Make sure that you have set headers to make the client cache all
content. Remember ETags.
Gzip/compress content for browsers that allow it.
If the source code is lengthy, make sure to flush the buffer early.
Consider lazily loading images below the fold? There are a number of javascript plugins to accomplish this
scrolling pagination + combining images as sprites on a per-page basis.
I've been working on a website, and we've managed to reduce the total content for a page load from 13.7MiB's to 2.4, but the page still takes forever to load.
It's a joomla site (ick), and it has a lot of redundant DOM elements (2000+ for the home page), and make 60+ HttpRequest's per page load, counting all the css, js, and image requests.

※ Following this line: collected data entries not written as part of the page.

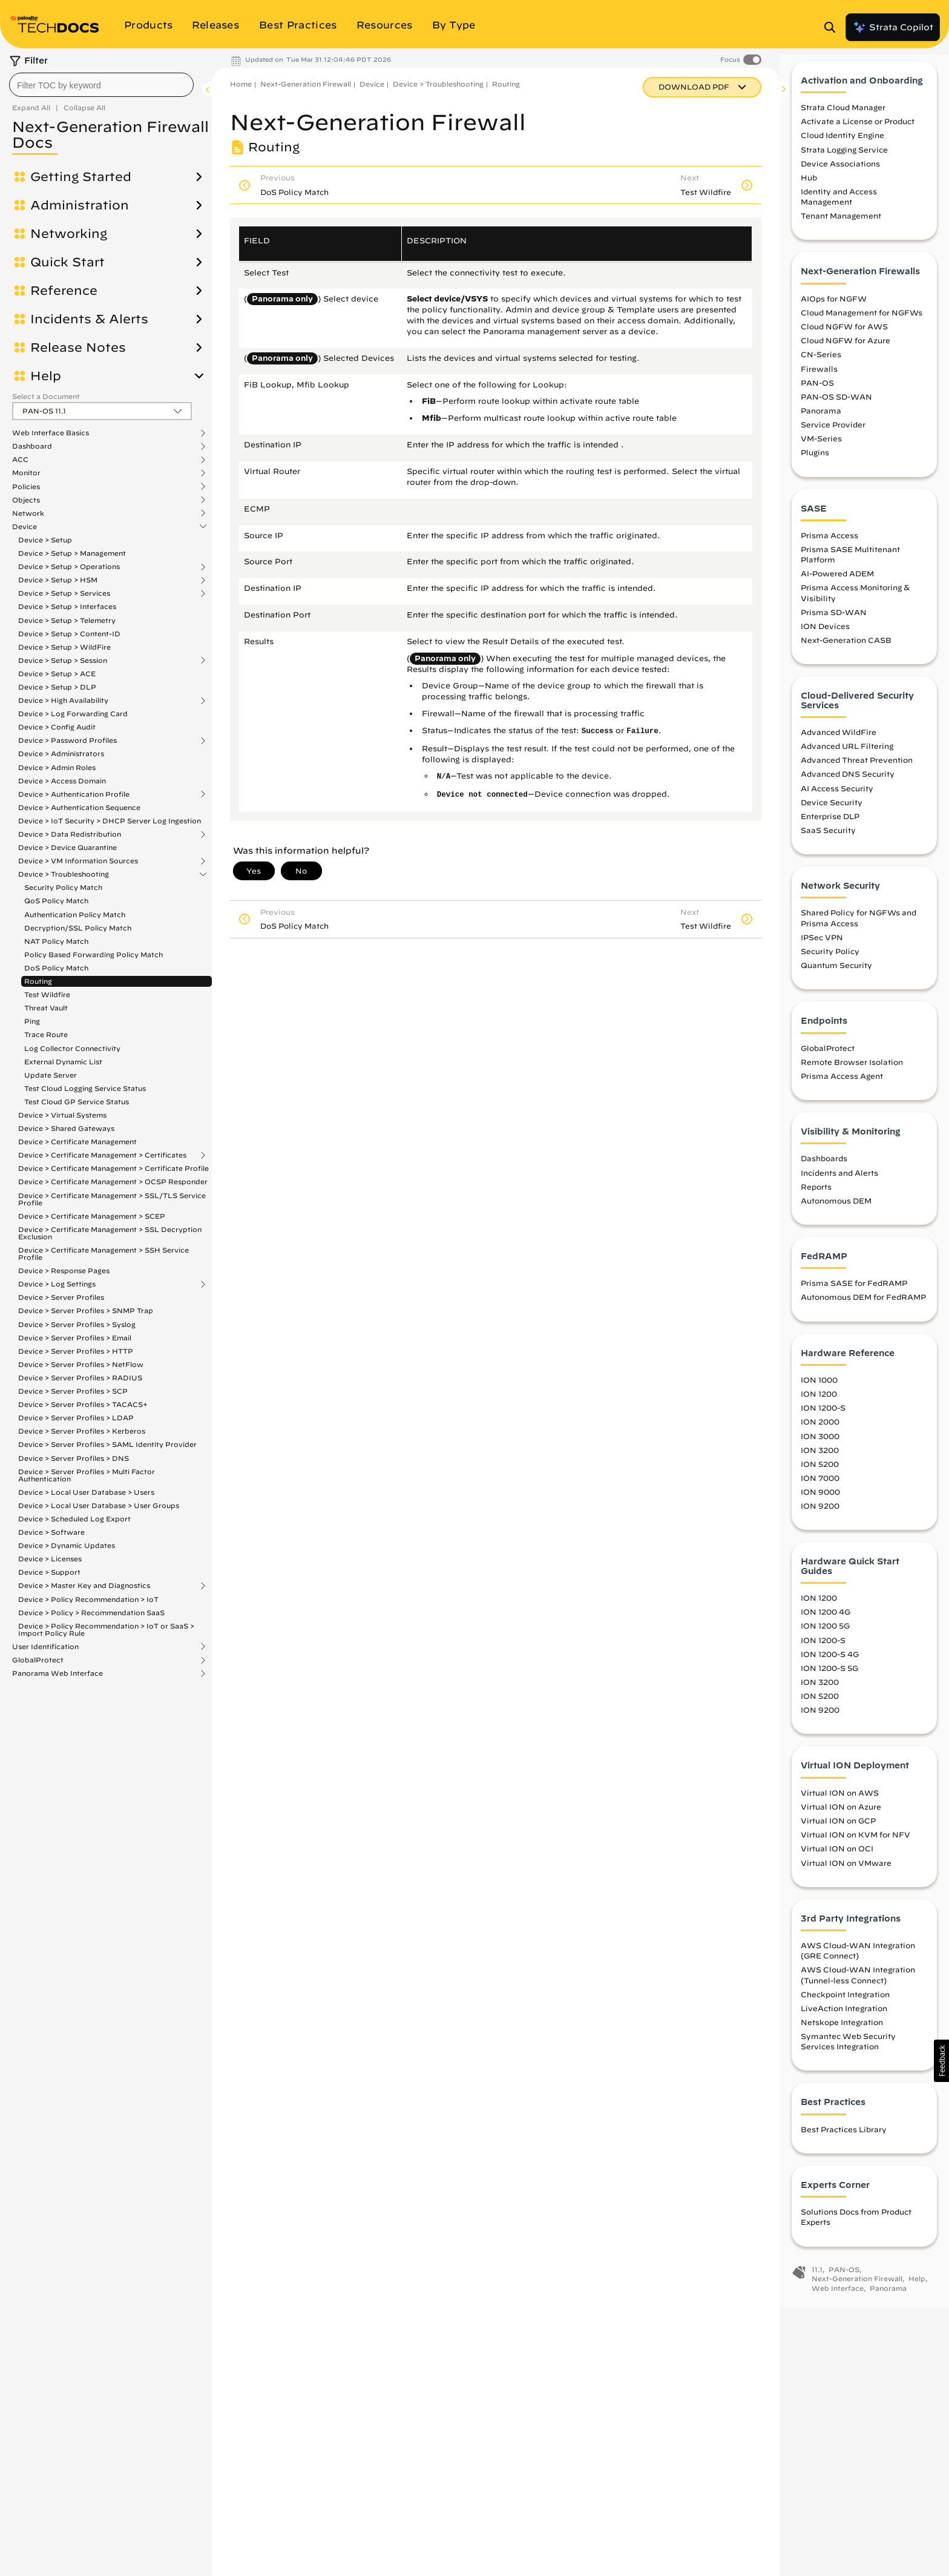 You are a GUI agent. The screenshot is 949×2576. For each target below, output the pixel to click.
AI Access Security (837, 800)
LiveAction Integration (844, 2019)
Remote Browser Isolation (852, 1073)
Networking (68, 233)
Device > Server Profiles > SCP (73, 1391)
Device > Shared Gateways (66, 1128)
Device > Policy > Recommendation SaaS (91, 1612)
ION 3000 (820, 1447)
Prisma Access (829, 546)
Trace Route (46, 1034)
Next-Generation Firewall (305, 84)
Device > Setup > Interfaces (67, 606)
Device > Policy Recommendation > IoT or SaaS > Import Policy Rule (106, 1629)
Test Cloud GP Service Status (76, 1101)
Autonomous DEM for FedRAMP (863, 1309)
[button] (941, 2061)
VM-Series (821, 450)
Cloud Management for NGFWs (861, 324)
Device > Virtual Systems (62, 1115)
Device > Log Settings (57, 1284)
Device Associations (840, 175)
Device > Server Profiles (61, 1297)
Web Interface (838, 2300)
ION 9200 (820, 1517)
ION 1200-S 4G (830, 1665)
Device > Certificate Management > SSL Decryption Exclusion (110, 1232)
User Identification (45, 1646)
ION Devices (825, 637)
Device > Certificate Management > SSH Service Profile (103, 1253)
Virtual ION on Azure (841, 1818)
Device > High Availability (63, 700)
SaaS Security (828, 841)
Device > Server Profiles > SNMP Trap (85, 1310)
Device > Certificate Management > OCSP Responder (113, 1181)
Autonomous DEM (836, 1212)
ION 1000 (819, 1391)
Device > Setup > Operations (69, 566)
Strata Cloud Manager (843, 118)
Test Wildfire (47, 994)
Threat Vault (46, 1008)
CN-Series (821, 366)
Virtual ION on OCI (837, 1860)
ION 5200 (820, 1475)
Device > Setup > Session (62, 660)
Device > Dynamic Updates (66, 1545)
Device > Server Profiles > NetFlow (80, 1364)
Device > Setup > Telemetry (67, 620)
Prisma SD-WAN (834, 623)
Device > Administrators (61, 753)
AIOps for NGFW (834, 310)
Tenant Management (841, 227)
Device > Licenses (50, 1559)
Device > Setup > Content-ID (69, 633)
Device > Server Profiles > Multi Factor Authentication (86, 1475)
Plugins (815, 464)
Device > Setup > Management (72, 553)
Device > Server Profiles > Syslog (77, 1324)
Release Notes (78, 347)
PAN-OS (817, 394)
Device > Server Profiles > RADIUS (80, 1378)
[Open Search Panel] (833, 27)
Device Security (831, 813)
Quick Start (67, 262)
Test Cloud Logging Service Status (85, 1088)
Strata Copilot (892, 27)
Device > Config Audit (57, 727)
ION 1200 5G (825, 1637)
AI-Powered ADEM (837, 585)
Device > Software (51, 1532)
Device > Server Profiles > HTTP (75, 1351)
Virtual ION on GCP (838, 1832)
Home (241, 84)
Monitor (26, 472)
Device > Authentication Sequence (79, 807)
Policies (26, 486)
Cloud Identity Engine (842, 147)
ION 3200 (820, 1461)
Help (45, 376)
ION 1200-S (823, 1419)
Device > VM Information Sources (78, 861)
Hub (809, 189)
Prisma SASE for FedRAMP (854, 1295)
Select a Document (46, 396)
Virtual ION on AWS (840, 1804)
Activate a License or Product (858, 133)
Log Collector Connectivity (72, 1048)
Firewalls (819, 380)
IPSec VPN (822, 948)
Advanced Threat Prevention (857, 771)
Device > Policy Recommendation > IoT (88, 1599)
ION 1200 (819, 1405)
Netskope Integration (842, 2033)
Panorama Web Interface (57, 1673)
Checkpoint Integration (845, 2005)
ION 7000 (820, 1489)
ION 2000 (820, 1433)
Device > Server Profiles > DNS (73, 1458)
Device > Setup (45, 540)
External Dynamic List (63, 1062)
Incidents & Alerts (89, 319)
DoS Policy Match (56, 968)
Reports (816, 1198)
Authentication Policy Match (74, 914)
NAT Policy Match (56, 941)
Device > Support (49, 1572)
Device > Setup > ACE (57, 673)
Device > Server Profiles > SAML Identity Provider (107, 1444)
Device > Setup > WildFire (64, 647)
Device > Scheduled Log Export (74, 1519)
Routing (38, 981)
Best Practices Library (844, 2140)
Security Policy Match (63, 887)
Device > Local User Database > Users (86, 1492)
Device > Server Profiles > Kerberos (81, 1431)
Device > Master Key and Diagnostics (84, 1585)
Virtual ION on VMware (846, 1874)
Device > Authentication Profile (74, 794)
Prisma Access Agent (842, 1087)
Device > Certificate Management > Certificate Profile (113, 1168)
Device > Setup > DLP (57, 687)
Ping (32, 1021)
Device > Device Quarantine (67, 847)
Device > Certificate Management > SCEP (91, 1216)
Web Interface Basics (50, 432)
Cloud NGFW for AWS (844, 338)
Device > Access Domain (62, 781)
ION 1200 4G (825, 1623)
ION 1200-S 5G (829, 1679)
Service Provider (833, 436)
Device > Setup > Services (64, 593)
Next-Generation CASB (846, 651)
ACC (20, 459)
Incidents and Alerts (839, 1184)
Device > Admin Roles (57, 767)
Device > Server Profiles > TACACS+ (83, 1404)
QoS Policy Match (56, 900)
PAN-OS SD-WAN (836, 408)
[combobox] (101, 85)
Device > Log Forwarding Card (73, 713)
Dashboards (824, 1170)
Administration (79, 205)
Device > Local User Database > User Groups (98, 1505)
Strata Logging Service (844, 161)
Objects (26, 500)
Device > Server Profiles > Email (74, 1338)
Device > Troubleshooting (63, 874)
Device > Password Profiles (67, 740)
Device (24, 526)
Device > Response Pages (64, 1270)
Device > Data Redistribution (69, 834)
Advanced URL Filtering (847, 757)
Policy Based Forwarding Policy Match (93, 954)
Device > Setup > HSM (57, 580)
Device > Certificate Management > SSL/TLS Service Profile (112, 1199)
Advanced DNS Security (848, 786)
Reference (63, 290)
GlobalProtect (38, 1660)
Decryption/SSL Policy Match (77, 928)
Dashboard (32, 446)
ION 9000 (820, 1503)
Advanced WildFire (838, 743)
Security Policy (830, 962)
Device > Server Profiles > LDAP (76, 1417)
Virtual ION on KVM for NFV (855, 1846)
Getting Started (80, 176)
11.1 (817, 2281)
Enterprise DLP (830, 827)
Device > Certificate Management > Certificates (102, 1155)
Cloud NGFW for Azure (845, 352)
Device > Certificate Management (77, 1141)
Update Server (50, 1075)
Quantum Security (836, 976)
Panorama (821, 422)
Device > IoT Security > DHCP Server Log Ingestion (109, 821)
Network (28, 513) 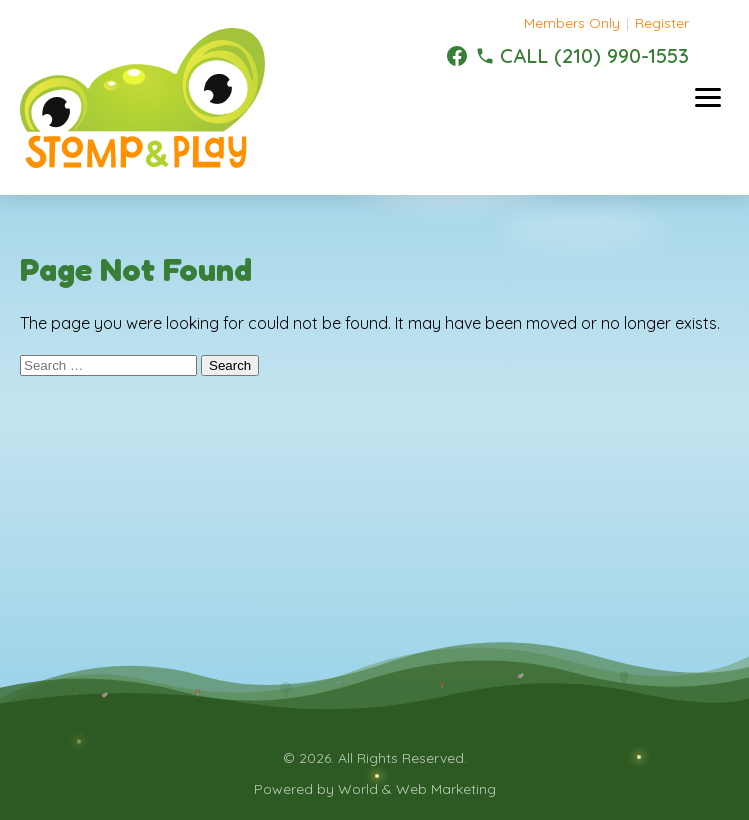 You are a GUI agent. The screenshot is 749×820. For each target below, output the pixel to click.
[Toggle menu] (708, 97)
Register (662, 23)
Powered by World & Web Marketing (375, 789)
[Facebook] (457, 56)
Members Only (572, 23)
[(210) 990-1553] (582, 56) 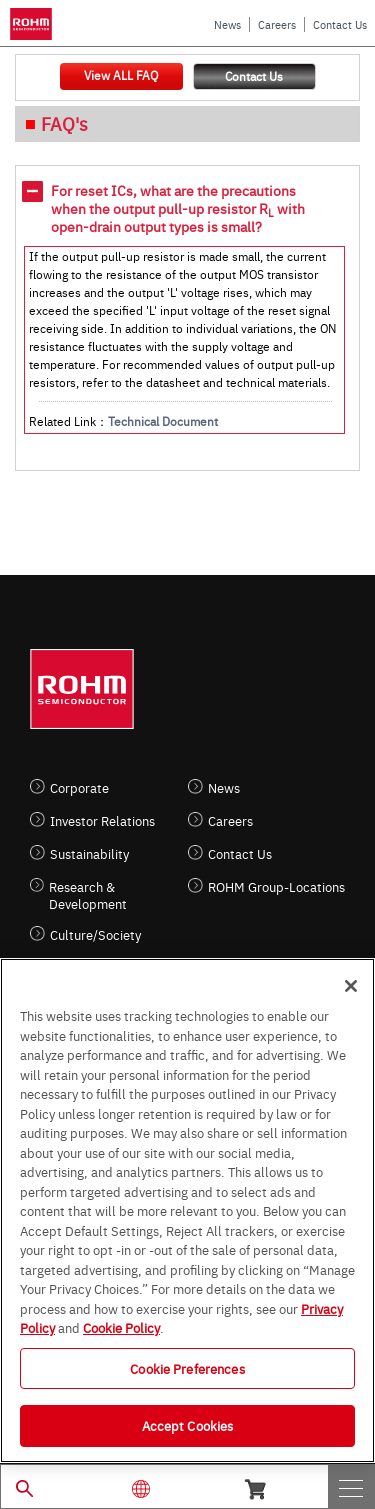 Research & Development (88, 895)
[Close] (351, 986)
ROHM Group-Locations (276, 886)
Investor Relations (102, 820)
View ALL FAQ (121, 75)
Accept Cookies (188, 1425)
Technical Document (163, 421)
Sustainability (89, 853)
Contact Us (340, 24)
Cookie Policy (121, 1327)
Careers (277, 24)
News (227, 24)
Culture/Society (95, 934)
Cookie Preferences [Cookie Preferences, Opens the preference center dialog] (187, 1368)
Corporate (79, 787) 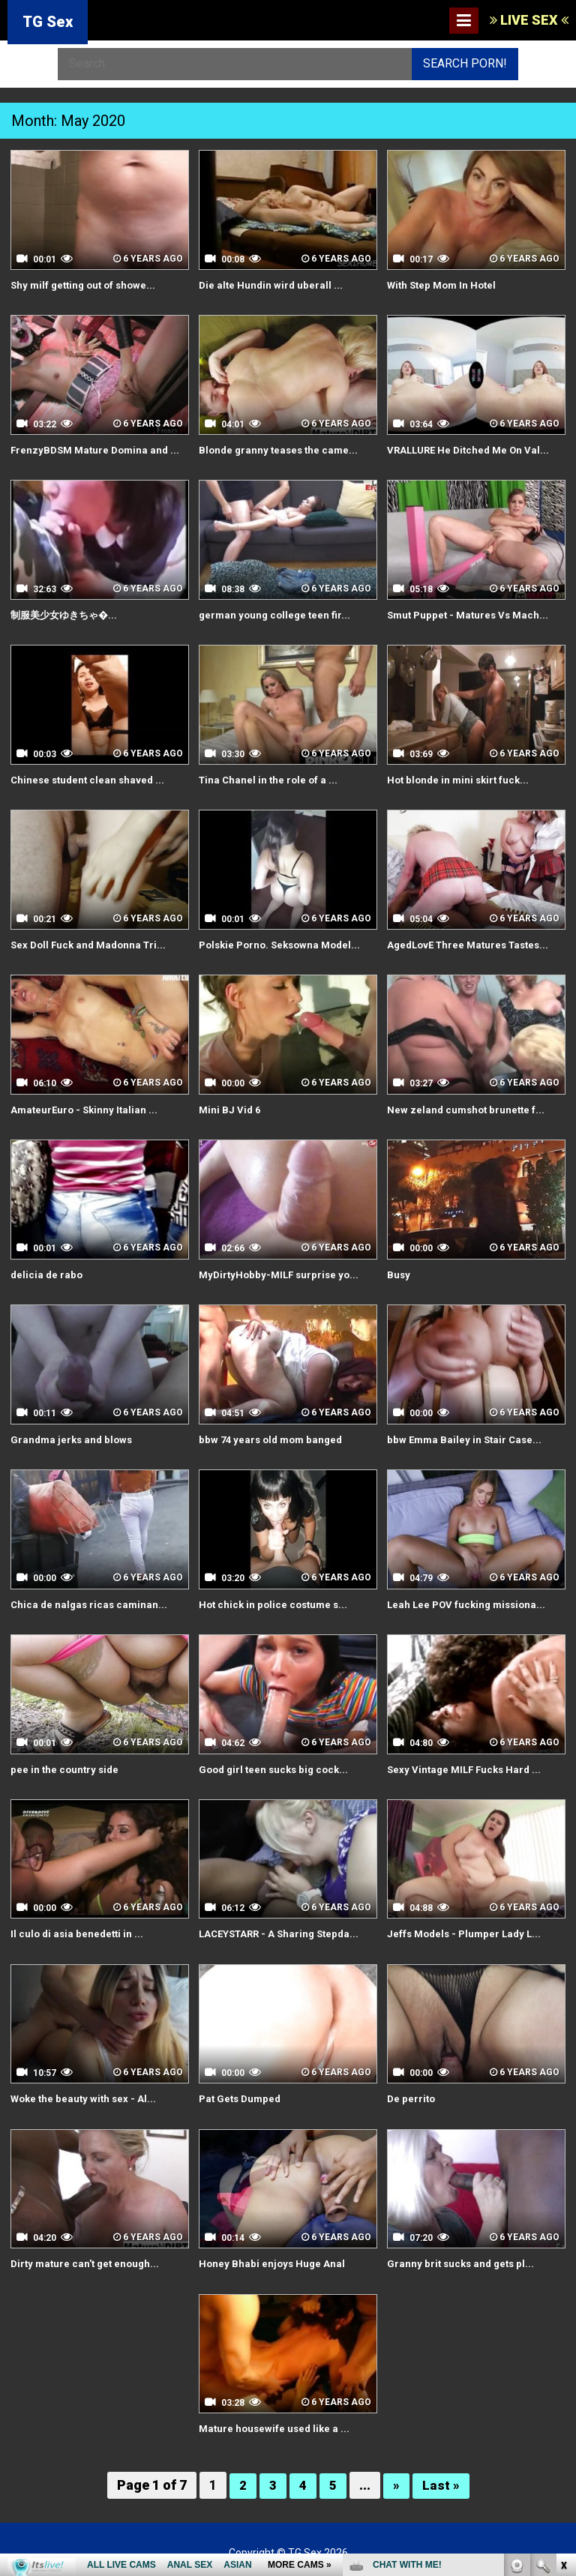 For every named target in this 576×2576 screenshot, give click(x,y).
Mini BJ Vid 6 (230, 1107)
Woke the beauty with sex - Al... (85, 2094)
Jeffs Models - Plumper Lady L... (467, 1930)
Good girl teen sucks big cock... (277, 1765)
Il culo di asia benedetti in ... (79, 1930)
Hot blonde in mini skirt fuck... (461, 778)
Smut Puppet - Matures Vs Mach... (471, 614)
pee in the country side (66, 1765)
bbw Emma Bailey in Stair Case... (467, 1436)
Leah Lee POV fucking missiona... (470, 1601)
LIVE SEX (529, 20)
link (563, 2341)
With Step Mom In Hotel (444, 285)
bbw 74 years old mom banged (274, 1436)
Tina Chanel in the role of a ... (270, 778)
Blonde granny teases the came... (281, 449)
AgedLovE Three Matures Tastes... (473, 942)
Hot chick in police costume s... (276, 1601)
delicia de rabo (47, 1272)
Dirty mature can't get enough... (88, 2258)
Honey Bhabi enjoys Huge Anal (273, 2258)
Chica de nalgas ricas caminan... (91, 1601)
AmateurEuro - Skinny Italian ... (86, 1107)
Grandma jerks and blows (73, 1436)
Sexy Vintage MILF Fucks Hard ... (467, 1765)
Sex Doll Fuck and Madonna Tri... (92, 942)
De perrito (412, 2094)
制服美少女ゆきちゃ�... (67, 614)
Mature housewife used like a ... (277, 2423)
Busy (399, 1272)
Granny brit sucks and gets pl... (463, 2258)
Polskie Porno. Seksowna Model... (284, 942)
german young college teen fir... (277, 614)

Unlike drupal, joomla won't merge them all on the fly, and they have to be kept separate or else the joomla components will go nuts.
What can I do to improve load time?
Things I've done:
Added colors to dom elements that have large images as their background so the color is loaded, then the image
Reduced excessively large images to much smaller file sizes
Reduced DOM elements to ~2000, from ~5000
Loading CSS at the start of the page, and javascript at the end
Not totally possible, joomla injects it's own javascript and css and it does it at the header, always.
Minified most javascript
Setup caching and gziping on server
Uncached size 2.4MB, cached is ~300KB, but even with so many dom elements, the page takes a good bit of time to render.
What more can I do to improve the load time?
Check out this article.
http://www.smashingmagazine.com/2010/01/06/page-performance-what-to-know-and-what-you-can-do/
If the link gets removed or lost the tools mentioned are:
YSlow (by Yahoo)
Google's Page speed
AOLs web page test
Smush.it (Image compression tool)
It sounds like you've done a great job of working around the real problem: those giant graphics. You can probably squeeze some more efficiency out of caching, minifying, etc., but there has to be a way to reduce the size of the images. I worked with a team of some of the pickiest designers on Earth and they never required uncompressed JPEGs. Do you mean images cut out of Photoshop and saved on full quality (10)? If so, the real solution (and I appreciate that you may not be able to accomplish this) is to have a hard conversation where you explain to the design company, "You are not your users." If the purpose of the site is to only impress other visual designers with the fidelity of your imagery, maybe it's ok. If the purpose of the site is to be a portfolio that gains your company work, they need to re-asses who their audience is and what the audience wants. Which, I'm guessing, is not 2 minute load times.
Have you enabled HTTP Compression (gzip) on your web servers? That will reduce the transfer size of all text-based files by 60-90%. And your page will load 6-10x faster.
Search StackOverflow or Google for how to enable it. (It varies per server software: Apache, IIS, etc).
Are all the DOM elements necessary? If they are, is it possible to hide them as the page loads? Essentially, you would have your important need-to-be-there dom elements render with the page, and then when the document is loaded, you could unhide the rest of the elements as necessary
$('.hidden').removeClass('hidden')
Evidently, there are plugins for compressing and combining JS/CSS files:
http://extensions.joomla.org/extensions/site-management/site-performance
http://extensions.joomla.org/extensions/site-management/site-performance/7350
I would say you can't do anything. You're close to the absolute limit.
Once you get to a critical point, you'll have to compare the amount of effort you'd need to input into further compressing the site against the effort of throwing the most bandwidth expensive components out the window. For example, you might spend 20 hours further compressing your site by 1%. You might also spend 40 hours on throwing the Joomla theme away and starting again saving 50%. (though probably not).
I hope you find an easy answer. I feel your pain as I am struggling to finish a Drupal project than has been massacred by a designer who hasn't implemented his own code in years and has become institutionalized in a cubicle somewhere near a tuna salad sandwich.